(Extracted records)
=== Section Start ===

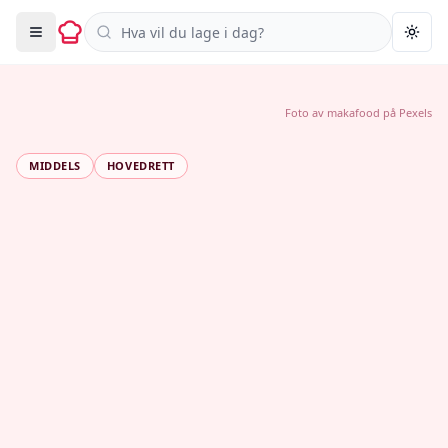
Søk i oppskrifter
Togg
Foto av
makafood
på
Pexels
MIDDELS
HOVEDRETT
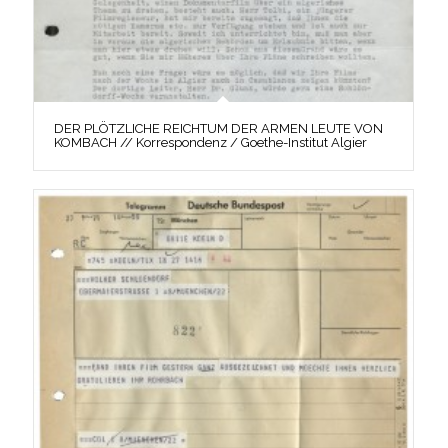
DER PLÖTZLICHE REICHTUM DER ARMEN LEUTE VON
KOMBACH // Korrespondenz / Goethe-Institut Algier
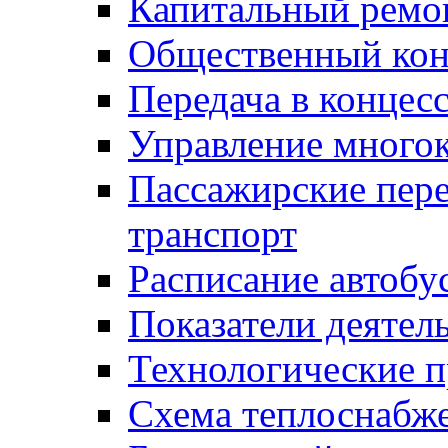
Капитальный ремо
Общественный кон
Передача в конце
Управление много
Пассажирские пер
транспорт
Расписание автобу
Показатели деятел
Технологические 
Схема теплоснабже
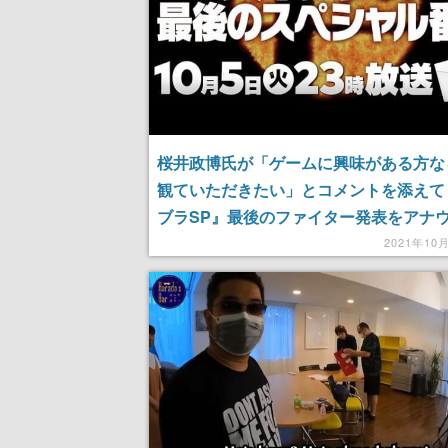
桜井政博氏が「ゲームに興味がある方な
観ていただきたい」とコメントを添えて
ブラSP』最後のファイター発表をアナ
2021年10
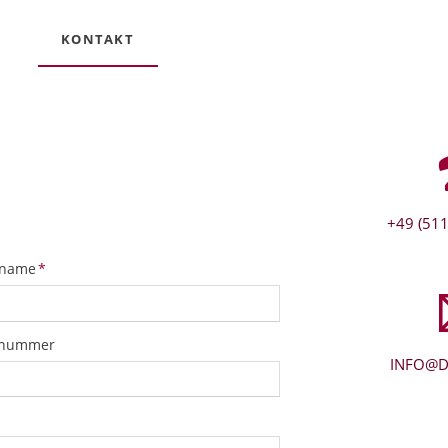
KONTAKT
+49 (511
tfeld
name
*
snummer
INFO@D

=== Section End ===

**Required action**: Please give the data again unaltered, leaving out any images.

**Response box**:
Søk i oppskrifter
Togg
Foto av
makafood
på
Pexels
MIDDELS
HOVEDRETT
DER PLÖTZLICHE REICHTUM DER ARMEN LEUTE VON
KOMBACH // Korrespondenz / Goethe-Institut Algier
Капитальный ремо
Общественный кон
Передача в конце
Управление много
Пассажирские пер
транспорт
Расписание автобу
Показатели деятел
Технологические 
Схема теплоснабже
桜井政博氏が「ゲームに興味がある方な
観ていただきたい」とコメントを添えて
ブラSP』最後のファイター発表をアナ
2021年10
KONTAKT
+49 (511
tfeld
name
*
snummer
INFO@D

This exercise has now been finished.